Kemal Kılıçdaroğu’nun CHP Kurultayı’ndan geriye tek bir ifadesi kaldı: “Diktatör bozuntusu.” İfade de haklı olarak davaya konu oldu.
Kılıçdaroğlu vaat ettiği “demokrasi, değişim, kardeşlik” temasının çerçevesi içinde yeni bir şey söyleseydi, umutları gençleştirebilseydi, AK Parti’ye ya daErdoğan’a eleştirilerini “hakaret etmeden” dile getirebilseydi belki seçtiği üç beş başlık konuşulurdu. Şimdi hiç şansı yok.

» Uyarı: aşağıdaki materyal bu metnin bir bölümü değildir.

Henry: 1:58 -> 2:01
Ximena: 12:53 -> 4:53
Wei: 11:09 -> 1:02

Güya kutuplaşmadan şikâyet ediyordu, kutuplaştırmanın dikâlâsını sahneledi. Güya 1 Kasım öncesi “pozitif mesaj” siyaseti CHP’yi kör nefretten kurtarıyordu: Nefretin en etli yerinden kesti.
Güya “ulusal birlik” önemli, CHP gibi bir parti için daha da kıymetli olması gerekir, ama öyle değil. Kılıçdaroğlu daha vekilleriyle (mesela Aytuğ Atıcı) PKK örgütüne mensup teröristlere şehit denmemesi gerektiğinde bile mutabık kalamamış...

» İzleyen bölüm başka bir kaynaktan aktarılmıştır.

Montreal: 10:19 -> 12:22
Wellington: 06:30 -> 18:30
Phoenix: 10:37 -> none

“Demokrasi” diyorsunuz ama “tek aday” ile kurultaya gidiyorsunuz
“Değişim” diyorsunuz ama manivelanız hâlâ “Erdoğan nefreti”. 1 Kasım öncesinde geliştirdiğiniz “ağır uslu haller” ayak oyunuymuş demek ki. Bir ileri iki geri gitmek de “değişim” sayılamayacağına göre CHP olsa olsa “değişik” bir parti.